Mais alors comment la déclaration pour accéder à ce droit d’exercer comme lobbyiste à Bruxelles a-t-elle pu être faite ? « Ils ont fait une fausse déclaration en connaissance de cause », affirme Frédéric Baldan. D’après lui, l’industriel pharmaceutique « ayant été déjà condamné pour corruption à l’étranger », les fonctionnaires du Secrétariat au registre de la transparence « n’auraient jamais dû accepter la déclaration de Pfizer et les accréditer comme lobby ».
« On a visé juste », dit Me Protat car « tout est fait pour mettre des bâtons de les roues » à celui qui est devenu « un lanceur d’alerte ». « On ne peut pas laisser les institutions européennes dérailler à ce point », lance Frédéric Baldan afin d’expliquer son engagement.

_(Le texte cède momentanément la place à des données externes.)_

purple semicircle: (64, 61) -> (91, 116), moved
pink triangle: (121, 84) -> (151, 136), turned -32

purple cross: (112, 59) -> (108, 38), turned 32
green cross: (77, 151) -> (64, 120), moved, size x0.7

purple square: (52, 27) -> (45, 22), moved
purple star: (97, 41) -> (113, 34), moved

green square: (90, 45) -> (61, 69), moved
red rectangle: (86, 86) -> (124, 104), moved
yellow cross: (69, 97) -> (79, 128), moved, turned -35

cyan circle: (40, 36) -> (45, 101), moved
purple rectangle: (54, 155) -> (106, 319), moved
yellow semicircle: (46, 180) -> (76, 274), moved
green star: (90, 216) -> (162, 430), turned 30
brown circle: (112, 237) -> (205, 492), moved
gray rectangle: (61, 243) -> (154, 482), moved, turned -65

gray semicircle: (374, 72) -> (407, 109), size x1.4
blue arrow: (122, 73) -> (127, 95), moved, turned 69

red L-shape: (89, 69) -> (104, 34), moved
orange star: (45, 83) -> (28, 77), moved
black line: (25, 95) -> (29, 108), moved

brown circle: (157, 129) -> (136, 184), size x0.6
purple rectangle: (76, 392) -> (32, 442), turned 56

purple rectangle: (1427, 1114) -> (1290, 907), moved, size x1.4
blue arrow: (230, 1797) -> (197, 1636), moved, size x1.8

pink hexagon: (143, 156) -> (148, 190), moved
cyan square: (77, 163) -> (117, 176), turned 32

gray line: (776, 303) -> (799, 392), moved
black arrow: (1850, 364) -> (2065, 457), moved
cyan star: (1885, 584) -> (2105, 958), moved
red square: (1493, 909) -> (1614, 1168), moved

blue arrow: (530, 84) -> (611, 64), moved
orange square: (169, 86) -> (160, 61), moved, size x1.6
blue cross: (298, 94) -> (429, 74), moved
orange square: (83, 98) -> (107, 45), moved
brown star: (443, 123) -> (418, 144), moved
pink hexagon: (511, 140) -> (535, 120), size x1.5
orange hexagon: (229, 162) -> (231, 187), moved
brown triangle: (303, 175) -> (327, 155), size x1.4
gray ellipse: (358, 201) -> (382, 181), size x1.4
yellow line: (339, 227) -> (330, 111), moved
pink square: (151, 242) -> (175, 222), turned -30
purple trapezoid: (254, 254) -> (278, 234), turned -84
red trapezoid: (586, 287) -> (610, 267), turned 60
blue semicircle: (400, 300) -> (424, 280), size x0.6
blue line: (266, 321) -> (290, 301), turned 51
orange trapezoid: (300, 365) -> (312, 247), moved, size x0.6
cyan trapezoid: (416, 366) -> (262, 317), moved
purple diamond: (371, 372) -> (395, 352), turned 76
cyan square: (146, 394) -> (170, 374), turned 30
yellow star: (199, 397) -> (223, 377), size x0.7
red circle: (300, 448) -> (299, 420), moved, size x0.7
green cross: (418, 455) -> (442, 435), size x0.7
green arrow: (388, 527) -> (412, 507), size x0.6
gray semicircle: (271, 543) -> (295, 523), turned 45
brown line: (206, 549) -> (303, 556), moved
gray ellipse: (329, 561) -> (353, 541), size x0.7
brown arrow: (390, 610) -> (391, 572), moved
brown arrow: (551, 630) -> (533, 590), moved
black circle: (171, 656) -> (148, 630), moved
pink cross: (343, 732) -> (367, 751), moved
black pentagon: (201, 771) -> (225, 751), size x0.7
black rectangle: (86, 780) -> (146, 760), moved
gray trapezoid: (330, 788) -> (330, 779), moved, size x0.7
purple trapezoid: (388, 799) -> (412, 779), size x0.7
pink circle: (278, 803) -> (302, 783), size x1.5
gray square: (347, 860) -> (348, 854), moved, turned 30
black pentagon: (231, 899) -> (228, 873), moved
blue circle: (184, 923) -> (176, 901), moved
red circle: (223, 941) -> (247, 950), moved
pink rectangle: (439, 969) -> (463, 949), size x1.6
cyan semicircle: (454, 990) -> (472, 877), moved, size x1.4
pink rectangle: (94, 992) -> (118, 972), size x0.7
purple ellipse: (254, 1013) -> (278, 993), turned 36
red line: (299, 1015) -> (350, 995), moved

Il s’agit pour lui de faire toute la lumière sur des agissements de hauts fonctionnaires européens dont la nature fait soupçonner à Me Diane Protat « une collusion » au détriment des citoyens et de la démocratie. « La Commission européenne s’enfonce dans son déni et son mensonge », ajoute M. Baldan.
Une affaire qui n’a pas fini de faire parler d’elle et, pourtant, ni les médias français, ni l’Agence France-Presse ne l’évoquent. Un comportement qui choque M. Baldan : « J’ai contacté de grands journalistes. Ils sont pleinement informés de la situation. Ils refusent de relayer l’information. » Il s’agit bel et bien pourtant d’un « fait journalistique » à propos de contrats menés dans la plus grande opacité et qui ont coûté des dizaines de milliards d’euros aux contribuables européens.
Note :
(1) Le registre de transparence est une base de données qui répertorie l’ensemble des organisations dont le souhait est d’influencer le processus législatif et de mise en œuvre des politiques des institutions européennes. Son but est de mettre en évidence les origines, intentions et budgets des divers lobbyings afin de permettre théoriquement au public de surveiller ces derniers et leurs activités.